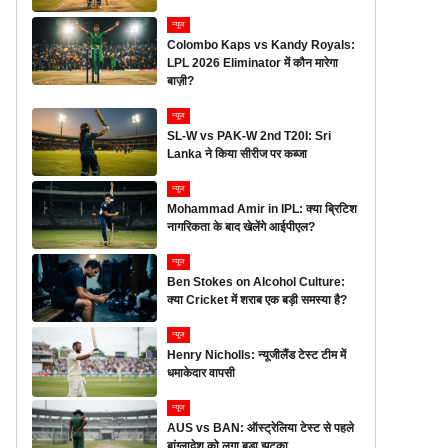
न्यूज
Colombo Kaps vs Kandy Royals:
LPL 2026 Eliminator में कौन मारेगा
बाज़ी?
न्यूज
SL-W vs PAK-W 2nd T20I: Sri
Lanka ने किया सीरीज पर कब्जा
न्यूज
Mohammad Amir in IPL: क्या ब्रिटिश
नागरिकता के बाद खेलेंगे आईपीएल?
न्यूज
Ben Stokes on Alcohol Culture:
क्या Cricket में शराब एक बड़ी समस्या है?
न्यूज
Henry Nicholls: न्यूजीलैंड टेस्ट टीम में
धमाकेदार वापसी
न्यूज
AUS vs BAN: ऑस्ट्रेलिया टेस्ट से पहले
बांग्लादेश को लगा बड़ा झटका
---
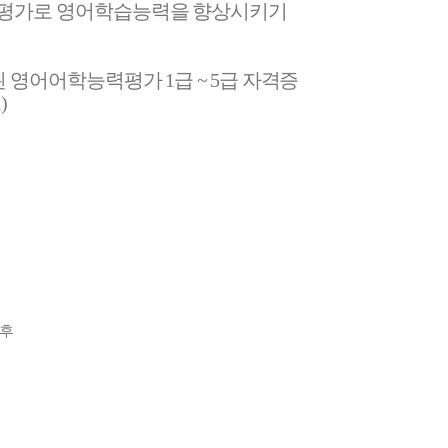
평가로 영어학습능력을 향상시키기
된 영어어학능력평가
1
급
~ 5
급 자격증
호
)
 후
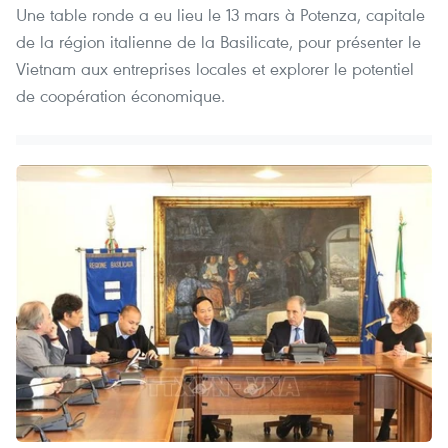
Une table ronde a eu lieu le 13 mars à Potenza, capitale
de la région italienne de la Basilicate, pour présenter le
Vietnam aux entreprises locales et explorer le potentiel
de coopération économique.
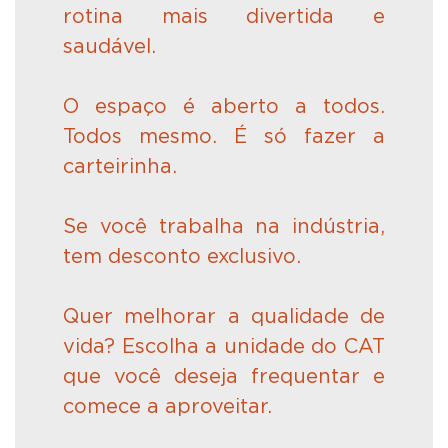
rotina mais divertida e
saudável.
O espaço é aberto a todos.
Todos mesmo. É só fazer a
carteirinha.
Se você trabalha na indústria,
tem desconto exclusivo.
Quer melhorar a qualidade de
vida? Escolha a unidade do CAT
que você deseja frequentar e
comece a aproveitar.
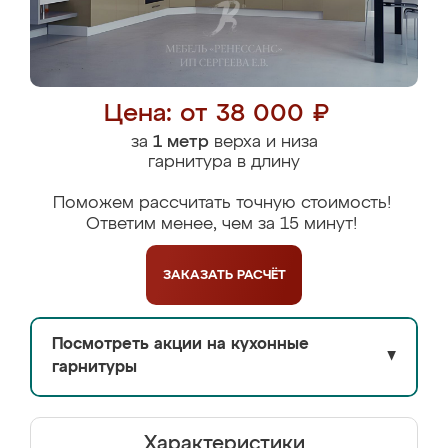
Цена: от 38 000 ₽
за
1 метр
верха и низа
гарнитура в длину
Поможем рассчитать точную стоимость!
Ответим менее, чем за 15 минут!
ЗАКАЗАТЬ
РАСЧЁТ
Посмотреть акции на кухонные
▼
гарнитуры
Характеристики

» EXERCISE DIRECTIONS
In the data above, the stretch from the line with "de coopération économique." through the line with "Характеристики" is to be returned exactly, minus any pictures.

» EXERCISE ANSWER
de coopération économique.
rotina mais divertida e
saudável.
O espaço é aberto a todos.
Todos mesmo. É só fazer a
carteirinha.
Se você trabalha na indústria,
tem desconto exclusivo.
Quer melhorar a qualidade de
vida? Escolha a unidade do CAT
que você deseja frequentar e
comece a aproveitar.
Цена: от 38 000 ₽
за
1 метр
верха и низа
гарнитура в длину
Поможем рассчитать точную стоимость!
Ответим менее, чем за 15 минут!
ЗАКАЗАТЬ
РАСЧЁТ
Посмотреть акции на кухонные
▼
гарнитуры
Характеристики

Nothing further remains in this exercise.